§ **Brief**
Read through the data, and wherever a line holds the word "Settings", write that line out.
(Beginning of Data for the task)
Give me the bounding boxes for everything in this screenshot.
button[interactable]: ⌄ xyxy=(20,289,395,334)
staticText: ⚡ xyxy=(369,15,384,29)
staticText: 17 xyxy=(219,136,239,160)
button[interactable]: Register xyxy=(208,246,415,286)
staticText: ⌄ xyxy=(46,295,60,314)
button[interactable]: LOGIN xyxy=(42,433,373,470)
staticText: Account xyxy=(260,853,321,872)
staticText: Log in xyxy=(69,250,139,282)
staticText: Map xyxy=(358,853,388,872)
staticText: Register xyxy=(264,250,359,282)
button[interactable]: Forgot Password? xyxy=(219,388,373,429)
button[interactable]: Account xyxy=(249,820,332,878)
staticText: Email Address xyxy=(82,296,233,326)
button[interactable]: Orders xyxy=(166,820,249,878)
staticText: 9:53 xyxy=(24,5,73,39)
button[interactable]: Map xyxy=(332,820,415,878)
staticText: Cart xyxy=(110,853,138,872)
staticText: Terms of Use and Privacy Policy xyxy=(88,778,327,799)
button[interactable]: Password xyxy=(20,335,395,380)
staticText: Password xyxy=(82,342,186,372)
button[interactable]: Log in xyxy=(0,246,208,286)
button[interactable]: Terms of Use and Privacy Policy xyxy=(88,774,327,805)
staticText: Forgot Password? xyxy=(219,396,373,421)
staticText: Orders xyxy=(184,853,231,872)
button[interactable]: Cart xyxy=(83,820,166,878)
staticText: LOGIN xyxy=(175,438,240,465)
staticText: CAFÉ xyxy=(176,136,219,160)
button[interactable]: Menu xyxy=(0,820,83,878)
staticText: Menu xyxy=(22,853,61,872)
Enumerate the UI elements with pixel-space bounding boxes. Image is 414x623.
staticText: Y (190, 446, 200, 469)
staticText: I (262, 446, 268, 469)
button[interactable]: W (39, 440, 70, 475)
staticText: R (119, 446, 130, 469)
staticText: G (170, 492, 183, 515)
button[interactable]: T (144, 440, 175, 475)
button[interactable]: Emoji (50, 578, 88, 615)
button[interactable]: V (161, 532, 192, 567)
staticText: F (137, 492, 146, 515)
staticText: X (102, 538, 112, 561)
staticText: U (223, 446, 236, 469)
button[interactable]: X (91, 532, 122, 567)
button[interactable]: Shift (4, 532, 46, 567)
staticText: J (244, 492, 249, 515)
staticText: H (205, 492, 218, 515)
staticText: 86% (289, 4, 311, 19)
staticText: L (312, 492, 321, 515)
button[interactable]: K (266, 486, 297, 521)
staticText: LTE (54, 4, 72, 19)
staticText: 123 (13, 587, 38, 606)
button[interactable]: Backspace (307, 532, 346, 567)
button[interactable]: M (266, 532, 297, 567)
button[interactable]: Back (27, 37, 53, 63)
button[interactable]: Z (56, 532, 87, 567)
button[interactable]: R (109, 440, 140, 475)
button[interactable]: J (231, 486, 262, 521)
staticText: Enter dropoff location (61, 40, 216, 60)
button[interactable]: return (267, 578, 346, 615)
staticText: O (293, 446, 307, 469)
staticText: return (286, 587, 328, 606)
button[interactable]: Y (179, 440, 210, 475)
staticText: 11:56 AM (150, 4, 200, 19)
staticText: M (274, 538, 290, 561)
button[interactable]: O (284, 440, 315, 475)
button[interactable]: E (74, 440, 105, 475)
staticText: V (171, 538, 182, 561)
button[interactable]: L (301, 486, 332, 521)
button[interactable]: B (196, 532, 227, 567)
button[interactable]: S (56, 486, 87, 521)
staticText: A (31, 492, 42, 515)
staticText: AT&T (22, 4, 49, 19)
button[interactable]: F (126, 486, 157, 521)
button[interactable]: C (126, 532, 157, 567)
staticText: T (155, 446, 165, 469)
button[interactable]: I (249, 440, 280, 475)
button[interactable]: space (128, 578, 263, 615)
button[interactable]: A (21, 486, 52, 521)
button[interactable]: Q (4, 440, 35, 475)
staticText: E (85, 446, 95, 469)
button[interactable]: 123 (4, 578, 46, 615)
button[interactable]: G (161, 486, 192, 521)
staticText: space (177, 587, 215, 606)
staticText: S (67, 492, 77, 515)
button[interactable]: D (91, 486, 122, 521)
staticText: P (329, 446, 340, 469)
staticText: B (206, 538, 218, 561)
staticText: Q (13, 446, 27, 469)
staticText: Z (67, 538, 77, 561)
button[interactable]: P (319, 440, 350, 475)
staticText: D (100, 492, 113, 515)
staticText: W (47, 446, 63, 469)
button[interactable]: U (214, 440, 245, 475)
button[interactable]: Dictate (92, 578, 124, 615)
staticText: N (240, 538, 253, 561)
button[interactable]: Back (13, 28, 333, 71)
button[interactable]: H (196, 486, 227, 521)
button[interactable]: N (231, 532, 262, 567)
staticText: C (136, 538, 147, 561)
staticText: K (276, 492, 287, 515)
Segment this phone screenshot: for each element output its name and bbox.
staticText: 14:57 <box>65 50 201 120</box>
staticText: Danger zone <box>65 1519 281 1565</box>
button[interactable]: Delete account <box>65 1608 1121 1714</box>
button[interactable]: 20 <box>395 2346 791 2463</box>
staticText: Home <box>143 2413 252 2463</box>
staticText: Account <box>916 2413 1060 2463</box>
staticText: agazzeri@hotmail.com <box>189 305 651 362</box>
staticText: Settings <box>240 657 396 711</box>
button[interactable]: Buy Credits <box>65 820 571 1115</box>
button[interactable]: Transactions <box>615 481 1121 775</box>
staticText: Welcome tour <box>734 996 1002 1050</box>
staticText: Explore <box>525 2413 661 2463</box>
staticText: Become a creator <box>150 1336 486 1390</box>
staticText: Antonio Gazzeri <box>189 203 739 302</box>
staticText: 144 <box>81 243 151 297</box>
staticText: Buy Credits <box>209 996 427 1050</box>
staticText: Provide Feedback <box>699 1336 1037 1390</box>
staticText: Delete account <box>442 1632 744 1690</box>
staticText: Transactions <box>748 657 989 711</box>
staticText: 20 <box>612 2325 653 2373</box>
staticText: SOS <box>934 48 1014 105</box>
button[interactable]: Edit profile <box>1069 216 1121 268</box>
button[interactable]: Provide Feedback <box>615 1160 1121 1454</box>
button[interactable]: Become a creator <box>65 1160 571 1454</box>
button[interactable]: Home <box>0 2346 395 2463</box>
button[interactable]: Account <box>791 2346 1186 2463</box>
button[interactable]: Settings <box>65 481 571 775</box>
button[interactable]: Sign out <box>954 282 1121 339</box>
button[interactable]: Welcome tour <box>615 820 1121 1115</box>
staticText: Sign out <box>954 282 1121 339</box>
(End of Data for the task)
§ **Solution below**
staticText: Settings <box>240 657 396 711</box>
button[interactable]: Settings <box>65 481 571 775</box>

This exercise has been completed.